▸ **Task details**
Which lines below contain "Destinations"? Pull them out.

##### Information #####

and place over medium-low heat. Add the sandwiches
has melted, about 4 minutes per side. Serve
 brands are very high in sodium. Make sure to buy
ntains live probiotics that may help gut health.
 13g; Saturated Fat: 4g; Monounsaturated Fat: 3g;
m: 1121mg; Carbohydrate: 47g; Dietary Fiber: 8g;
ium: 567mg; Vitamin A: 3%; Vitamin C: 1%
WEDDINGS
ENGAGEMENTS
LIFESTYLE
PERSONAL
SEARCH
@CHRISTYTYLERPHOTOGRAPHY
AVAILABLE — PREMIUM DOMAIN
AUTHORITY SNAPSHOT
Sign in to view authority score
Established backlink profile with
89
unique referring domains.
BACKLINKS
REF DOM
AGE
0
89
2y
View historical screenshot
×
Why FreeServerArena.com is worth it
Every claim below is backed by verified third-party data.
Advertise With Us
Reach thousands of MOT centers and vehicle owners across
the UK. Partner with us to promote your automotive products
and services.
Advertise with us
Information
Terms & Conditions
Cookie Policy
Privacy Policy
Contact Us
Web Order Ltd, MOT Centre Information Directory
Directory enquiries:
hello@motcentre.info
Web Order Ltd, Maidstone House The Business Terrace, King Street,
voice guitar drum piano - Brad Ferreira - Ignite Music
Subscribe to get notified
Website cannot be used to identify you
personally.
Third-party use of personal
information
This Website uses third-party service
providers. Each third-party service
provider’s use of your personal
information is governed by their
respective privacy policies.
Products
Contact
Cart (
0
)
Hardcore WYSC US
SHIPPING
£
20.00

#####
##### Information #####

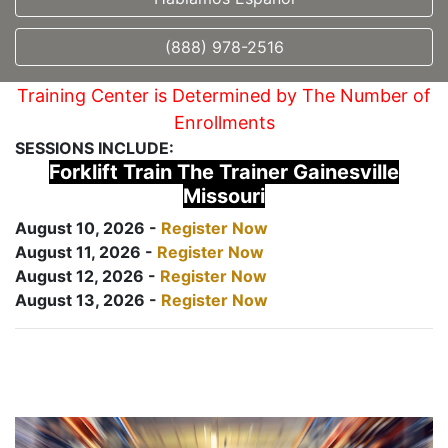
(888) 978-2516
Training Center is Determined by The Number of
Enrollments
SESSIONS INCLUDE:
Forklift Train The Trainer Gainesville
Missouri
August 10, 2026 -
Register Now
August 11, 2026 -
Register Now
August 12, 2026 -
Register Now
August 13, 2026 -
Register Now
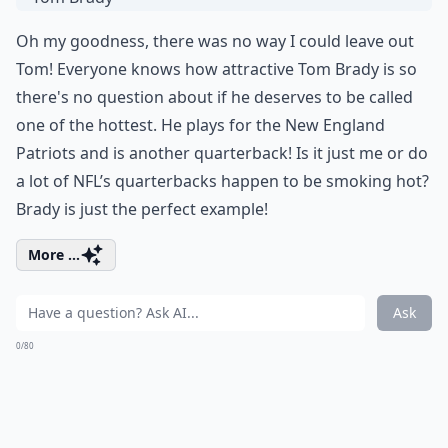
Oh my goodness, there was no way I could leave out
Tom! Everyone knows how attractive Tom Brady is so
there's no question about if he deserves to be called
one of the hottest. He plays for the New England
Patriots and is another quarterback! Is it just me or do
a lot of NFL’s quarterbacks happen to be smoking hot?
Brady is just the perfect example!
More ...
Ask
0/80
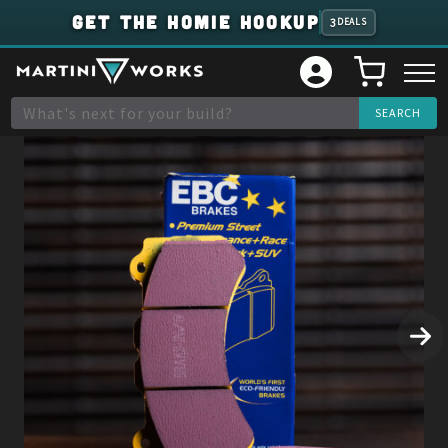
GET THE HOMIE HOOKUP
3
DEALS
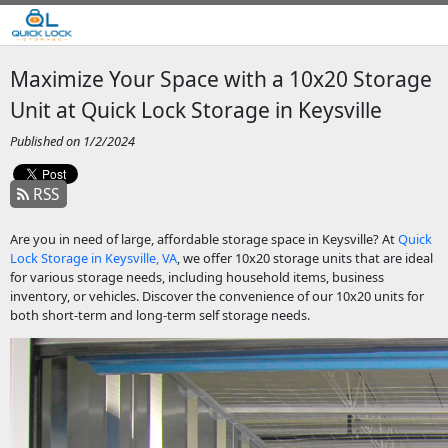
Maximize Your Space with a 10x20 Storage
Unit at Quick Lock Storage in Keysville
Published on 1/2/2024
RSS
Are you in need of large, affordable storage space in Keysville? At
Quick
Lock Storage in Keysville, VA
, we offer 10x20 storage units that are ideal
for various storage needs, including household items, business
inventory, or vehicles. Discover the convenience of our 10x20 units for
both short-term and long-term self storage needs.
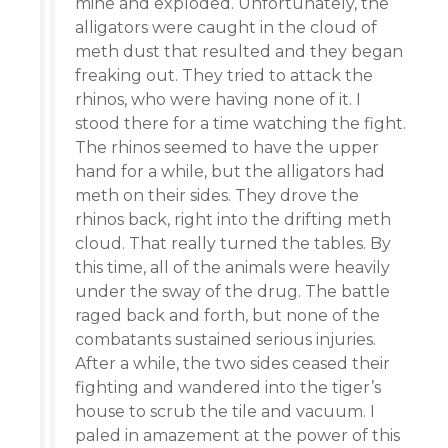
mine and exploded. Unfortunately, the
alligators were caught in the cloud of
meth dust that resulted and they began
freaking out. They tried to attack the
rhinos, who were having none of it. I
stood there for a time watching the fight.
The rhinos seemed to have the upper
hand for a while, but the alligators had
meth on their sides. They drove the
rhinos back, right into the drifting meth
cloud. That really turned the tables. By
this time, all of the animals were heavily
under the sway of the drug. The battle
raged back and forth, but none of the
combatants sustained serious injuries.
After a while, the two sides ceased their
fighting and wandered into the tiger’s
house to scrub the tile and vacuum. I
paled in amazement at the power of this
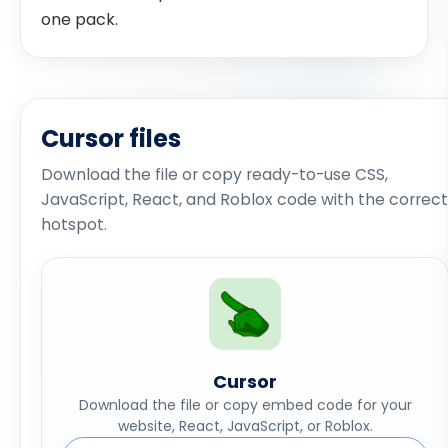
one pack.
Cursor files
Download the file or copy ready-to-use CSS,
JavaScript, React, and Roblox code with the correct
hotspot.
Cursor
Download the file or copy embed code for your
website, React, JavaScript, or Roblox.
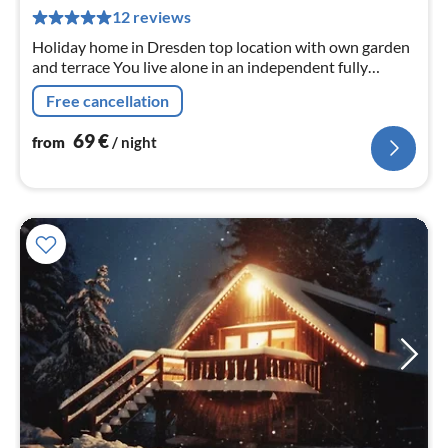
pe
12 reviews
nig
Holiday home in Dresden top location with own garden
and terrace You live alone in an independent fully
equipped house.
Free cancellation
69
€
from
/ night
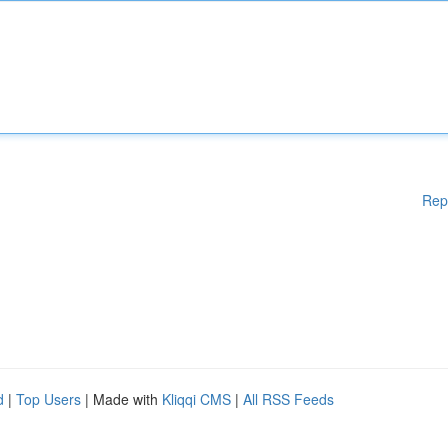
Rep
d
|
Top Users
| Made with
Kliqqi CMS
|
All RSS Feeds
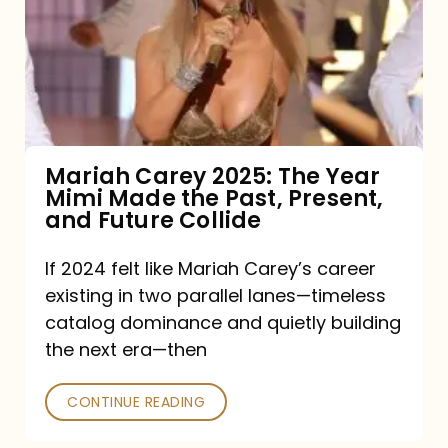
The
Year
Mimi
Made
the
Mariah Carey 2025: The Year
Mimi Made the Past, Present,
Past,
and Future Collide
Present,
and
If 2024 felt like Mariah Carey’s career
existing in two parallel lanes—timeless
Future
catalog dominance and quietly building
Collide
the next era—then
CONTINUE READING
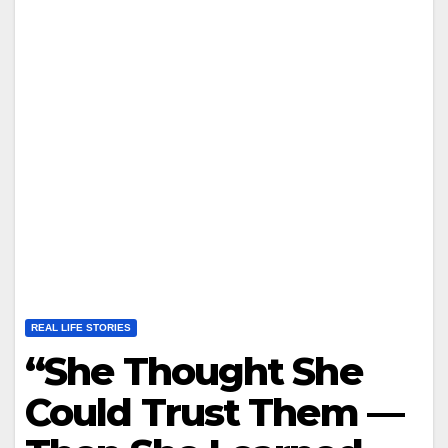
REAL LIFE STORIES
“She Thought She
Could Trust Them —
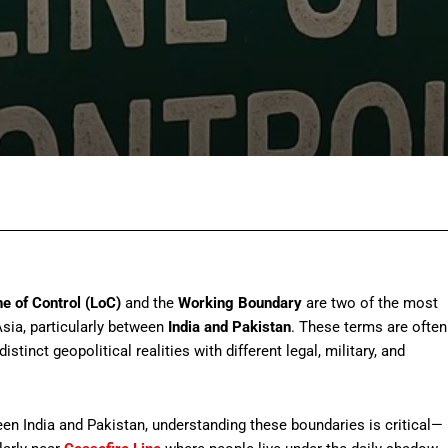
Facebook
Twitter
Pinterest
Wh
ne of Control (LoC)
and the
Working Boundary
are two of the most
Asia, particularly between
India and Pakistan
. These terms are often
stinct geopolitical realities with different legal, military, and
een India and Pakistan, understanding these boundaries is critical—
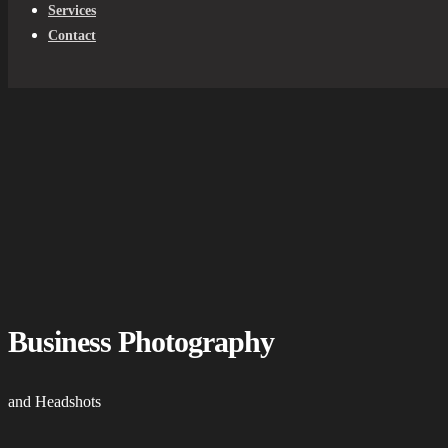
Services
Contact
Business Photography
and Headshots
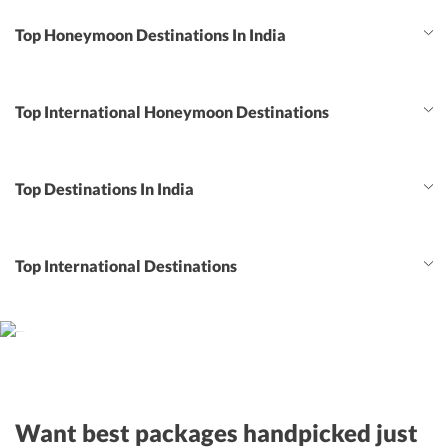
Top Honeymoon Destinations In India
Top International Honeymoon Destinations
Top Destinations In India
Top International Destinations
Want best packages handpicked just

#####
##### Information #####

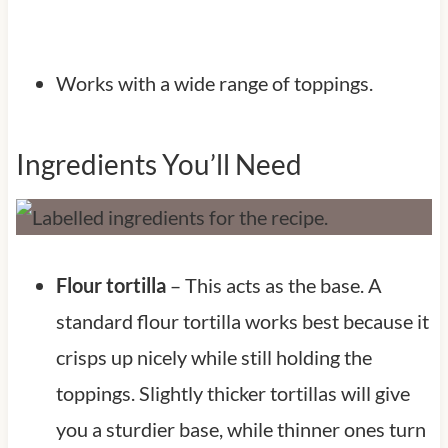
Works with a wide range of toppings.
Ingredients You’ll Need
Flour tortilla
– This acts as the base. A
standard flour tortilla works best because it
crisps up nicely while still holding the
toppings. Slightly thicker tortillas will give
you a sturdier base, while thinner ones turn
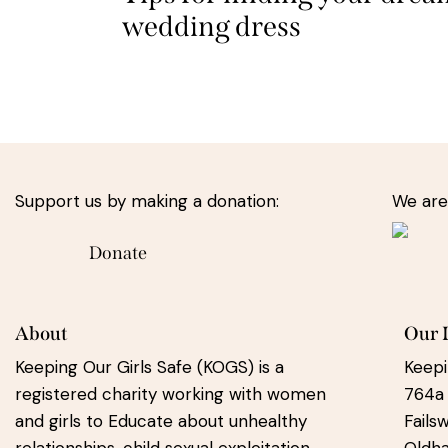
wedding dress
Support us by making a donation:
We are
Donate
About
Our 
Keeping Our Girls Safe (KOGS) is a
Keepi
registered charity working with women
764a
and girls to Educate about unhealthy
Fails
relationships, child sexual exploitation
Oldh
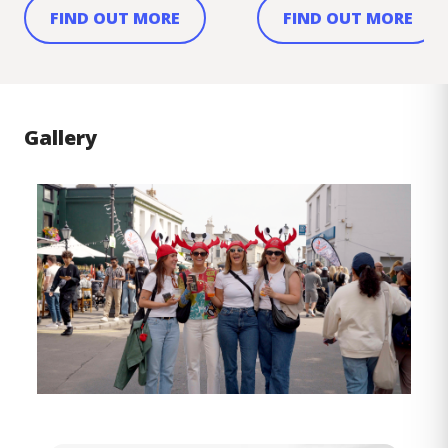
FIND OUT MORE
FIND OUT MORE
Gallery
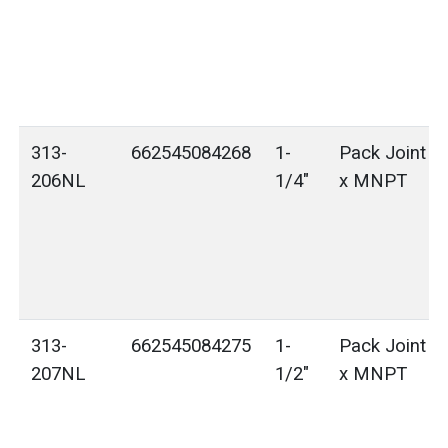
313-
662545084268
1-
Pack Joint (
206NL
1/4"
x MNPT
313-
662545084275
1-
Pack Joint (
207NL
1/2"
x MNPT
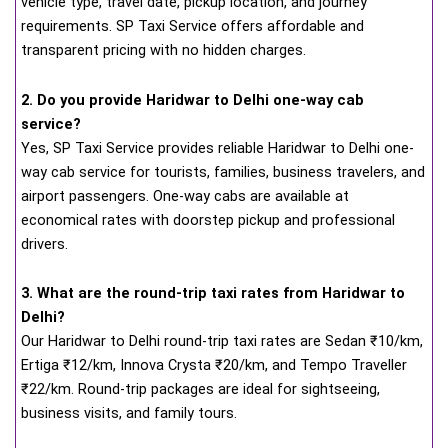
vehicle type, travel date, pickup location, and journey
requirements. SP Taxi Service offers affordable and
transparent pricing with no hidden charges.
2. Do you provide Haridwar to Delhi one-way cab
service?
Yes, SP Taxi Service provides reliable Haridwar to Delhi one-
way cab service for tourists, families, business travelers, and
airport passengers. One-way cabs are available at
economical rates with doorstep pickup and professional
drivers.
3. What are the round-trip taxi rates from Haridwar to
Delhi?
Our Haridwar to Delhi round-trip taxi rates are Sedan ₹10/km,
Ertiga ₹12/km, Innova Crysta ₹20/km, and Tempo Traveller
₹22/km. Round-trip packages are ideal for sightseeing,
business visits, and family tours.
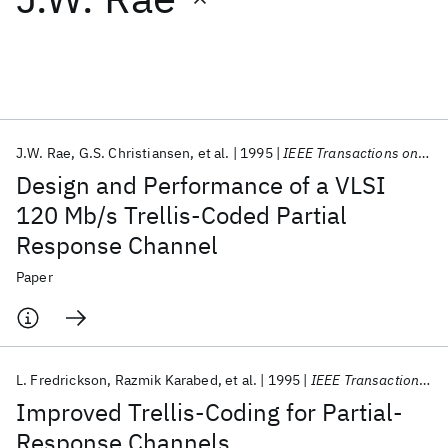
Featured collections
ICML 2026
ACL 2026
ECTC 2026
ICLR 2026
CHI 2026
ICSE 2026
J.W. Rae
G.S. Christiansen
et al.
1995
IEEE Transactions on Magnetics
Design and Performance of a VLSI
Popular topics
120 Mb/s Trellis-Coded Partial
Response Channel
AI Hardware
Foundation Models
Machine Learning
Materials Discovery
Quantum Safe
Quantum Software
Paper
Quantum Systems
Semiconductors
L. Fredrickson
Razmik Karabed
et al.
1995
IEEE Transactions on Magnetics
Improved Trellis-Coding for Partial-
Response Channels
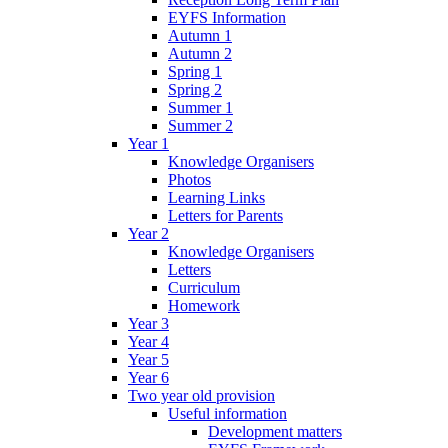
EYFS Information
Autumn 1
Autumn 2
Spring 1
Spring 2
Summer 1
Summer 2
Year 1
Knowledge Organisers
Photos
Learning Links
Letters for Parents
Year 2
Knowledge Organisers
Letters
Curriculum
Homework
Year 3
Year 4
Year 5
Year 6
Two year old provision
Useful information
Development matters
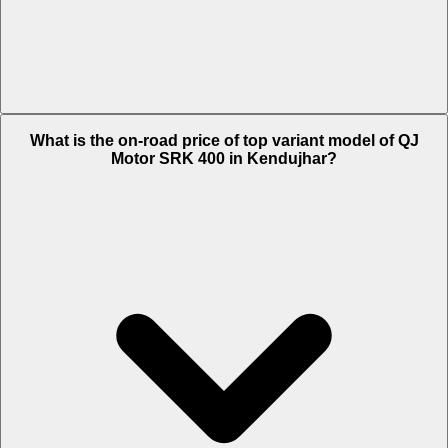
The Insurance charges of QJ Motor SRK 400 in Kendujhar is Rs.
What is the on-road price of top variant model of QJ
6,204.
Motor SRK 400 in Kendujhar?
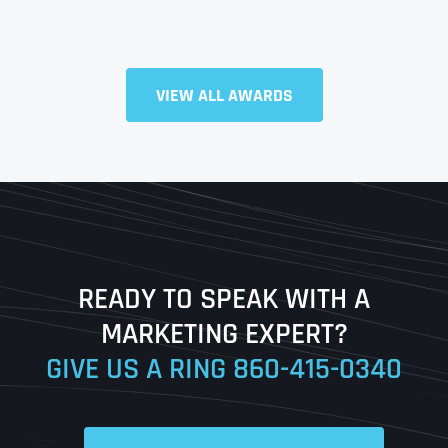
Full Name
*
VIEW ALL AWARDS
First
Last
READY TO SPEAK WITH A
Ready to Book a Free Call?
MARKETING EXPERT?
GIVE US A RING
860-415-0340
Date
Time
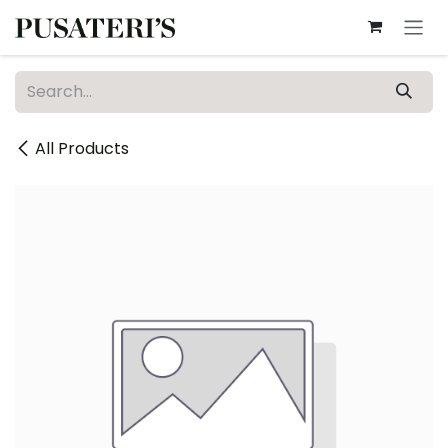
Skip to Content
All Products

#####

▸ **Answer to this task**
Top Honeymoon Destinations In India
Top International Honeymoon Destinations
Top Destinations In India
Top International Destinations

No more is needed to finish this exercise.